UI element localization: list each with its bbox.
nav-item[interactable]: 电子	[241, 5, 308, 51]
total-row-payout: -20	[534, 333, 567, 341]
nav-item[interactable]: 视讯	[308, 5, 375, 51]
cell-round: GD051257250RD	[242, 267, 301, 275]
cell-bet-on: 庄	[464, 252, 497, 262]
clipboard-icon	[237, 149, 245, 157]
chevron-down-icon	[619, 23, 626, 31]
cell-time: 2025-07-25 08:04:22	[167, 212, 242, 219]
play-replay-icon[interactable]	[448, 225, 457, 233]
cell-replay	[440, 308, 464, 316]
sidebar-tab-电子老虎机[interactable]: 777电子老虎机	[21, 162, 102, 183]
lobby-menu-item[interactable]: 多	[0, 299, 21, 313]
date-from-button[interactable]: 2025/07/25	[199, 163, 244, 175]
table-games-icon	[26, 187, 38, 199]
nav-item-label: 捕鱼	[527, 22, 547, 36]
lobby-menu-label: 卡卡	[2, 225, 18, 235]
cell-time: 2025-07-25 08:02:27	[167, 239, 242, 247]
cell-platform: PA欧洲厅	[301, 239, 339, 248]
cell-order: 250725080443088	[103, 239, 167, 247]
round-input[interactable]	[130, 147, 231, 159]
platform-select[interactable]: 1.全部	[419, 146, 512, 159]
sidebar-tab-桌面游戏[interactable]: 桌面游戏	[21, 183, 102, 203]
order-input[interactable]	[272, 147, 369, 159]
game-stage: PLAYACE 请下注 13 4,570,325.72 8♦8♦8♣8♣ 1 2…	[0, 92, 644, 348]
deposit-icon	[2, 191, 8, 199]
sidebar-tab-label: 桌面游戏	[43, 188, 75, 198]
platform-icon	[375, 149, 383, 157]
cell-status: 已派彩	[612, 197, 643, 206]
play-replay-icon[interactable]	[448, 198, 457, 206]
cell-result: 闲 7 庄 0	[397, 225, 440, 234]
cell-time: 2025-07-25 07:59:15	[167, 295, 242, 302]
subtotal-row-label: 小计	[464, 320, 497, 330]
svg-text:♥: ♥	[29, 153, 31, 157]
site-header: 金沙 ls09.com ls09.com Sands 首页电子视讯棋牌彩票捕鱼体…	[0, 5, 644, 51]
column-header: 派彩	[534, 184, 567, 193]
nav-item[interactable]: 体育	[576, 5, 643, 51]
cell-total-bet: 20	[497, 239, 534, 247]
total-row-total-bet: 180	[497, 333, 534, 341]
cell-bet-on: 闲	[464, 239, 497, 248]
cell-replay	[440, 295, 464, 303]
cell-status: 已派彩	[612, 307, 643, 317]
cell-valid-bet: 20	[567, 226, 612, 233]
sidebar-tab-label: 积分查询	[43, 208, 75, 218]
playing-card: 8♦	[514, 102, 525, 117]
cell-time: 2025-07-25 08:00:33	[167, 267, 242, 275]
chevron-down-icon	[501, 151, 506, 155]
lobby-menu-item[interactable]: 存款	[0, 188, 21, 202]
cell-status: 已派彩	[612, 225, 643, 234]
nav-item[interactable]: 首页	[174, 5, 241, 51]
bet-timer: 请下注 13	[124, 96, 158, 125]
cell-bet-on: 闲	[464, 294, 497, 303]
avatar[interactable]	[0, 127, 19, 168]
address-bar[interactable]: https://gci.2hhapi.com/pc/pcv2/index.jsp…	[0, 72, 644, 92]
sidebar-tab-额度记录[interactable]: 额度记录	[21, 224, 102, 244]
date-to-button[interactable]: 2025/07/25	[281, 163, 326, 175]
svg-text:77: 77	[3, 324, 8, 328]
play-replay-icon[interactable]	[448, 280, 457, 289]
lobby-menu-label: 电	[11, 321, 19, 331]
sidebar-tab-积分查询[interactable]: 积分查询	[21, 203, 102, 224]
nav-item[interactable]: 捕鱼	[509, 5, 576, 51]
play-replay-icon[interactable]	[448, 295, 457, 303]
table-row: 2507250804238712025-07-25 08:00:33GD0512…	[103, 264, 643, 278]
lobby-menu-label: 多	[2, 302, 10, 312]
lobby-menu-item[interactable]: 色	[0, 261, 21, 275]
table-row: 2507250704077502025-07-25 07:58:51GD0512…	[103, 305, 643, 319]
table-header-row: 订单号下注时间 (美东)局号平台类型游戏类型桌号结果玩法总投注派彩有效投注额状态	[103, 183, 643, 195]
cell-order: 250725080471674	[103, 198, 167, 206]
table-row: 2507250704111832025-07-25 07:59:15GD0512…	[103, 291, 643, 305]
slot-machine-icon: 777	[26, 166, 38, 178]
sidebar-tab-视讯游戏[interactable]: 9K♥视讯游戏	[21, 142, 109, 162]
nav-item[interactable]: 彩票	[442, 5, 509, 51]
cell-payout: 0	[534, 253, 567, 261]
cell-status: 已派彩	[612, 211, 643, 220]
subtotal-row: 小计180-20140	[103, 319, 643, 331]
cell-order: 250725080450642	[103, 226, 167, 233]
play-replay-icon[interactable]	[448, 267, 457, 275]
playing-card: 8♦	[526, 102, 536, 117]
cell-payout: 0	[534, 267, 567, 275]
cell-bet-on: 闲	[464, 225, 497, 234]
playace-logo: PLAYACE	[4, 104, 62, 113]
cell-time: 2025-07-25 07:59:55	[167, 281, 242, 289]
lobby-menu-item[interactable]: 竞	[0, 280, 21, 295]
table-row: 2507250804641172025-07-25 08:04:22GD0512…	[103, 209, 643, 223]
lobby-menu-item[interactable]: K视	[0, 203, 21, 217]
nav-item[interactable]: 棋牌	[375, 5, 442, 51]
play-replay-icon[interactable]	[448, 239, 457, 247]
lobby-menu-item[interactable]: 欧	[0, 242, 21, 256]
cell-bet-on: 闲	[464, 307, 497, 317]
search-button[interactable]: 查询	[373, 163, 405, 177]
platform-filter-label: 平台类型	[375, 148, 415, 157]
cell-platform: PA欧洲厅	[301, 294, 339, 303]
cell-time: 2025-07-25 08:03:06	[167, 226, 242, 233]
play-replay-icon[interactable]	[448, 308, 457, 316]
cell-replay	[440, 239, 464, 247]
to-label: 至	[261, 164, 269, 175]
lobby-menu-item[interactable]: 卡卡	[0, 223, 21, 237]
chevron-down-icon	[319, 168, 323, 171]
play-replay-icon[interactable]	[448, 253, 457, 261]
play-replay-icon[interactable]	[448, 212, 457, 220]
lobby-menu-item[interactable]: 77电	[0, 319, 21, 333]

BRIEF:
Please show the lines of the material that contain the string "lobby".

OUTPUT OF THE EXERCISE:
lobby-menu-item[interactable]: 多	[0, 299, 21, 313]
lobby-menu-label: 卡卡	[2, 225, 18, 235]
lobby-menu-item[interactable]: 存款	[0, 188, 21, 202]
lobby-menu-label: 电	[11, 321, 19, 331]
lobby-menu-label: 多	[2, 302, 10, 312]
lobby-menu-item[interactable]: 色	[0, 261, 21, 275]
lobby-menu-item[interactable]: 竞	[0, 280, 21, 295]
lobby-menu-item[interactable]: K视	[0, 203, 21, 217]
lobby-menu-item[interactable]: 欧	[0, 242, 21, 256]
lobby-menu-item[interactable]: 卡卡	[0, 223, 21, 237]
lobby-menu-item[interactable]: 77电	[0, 319, 21, 333]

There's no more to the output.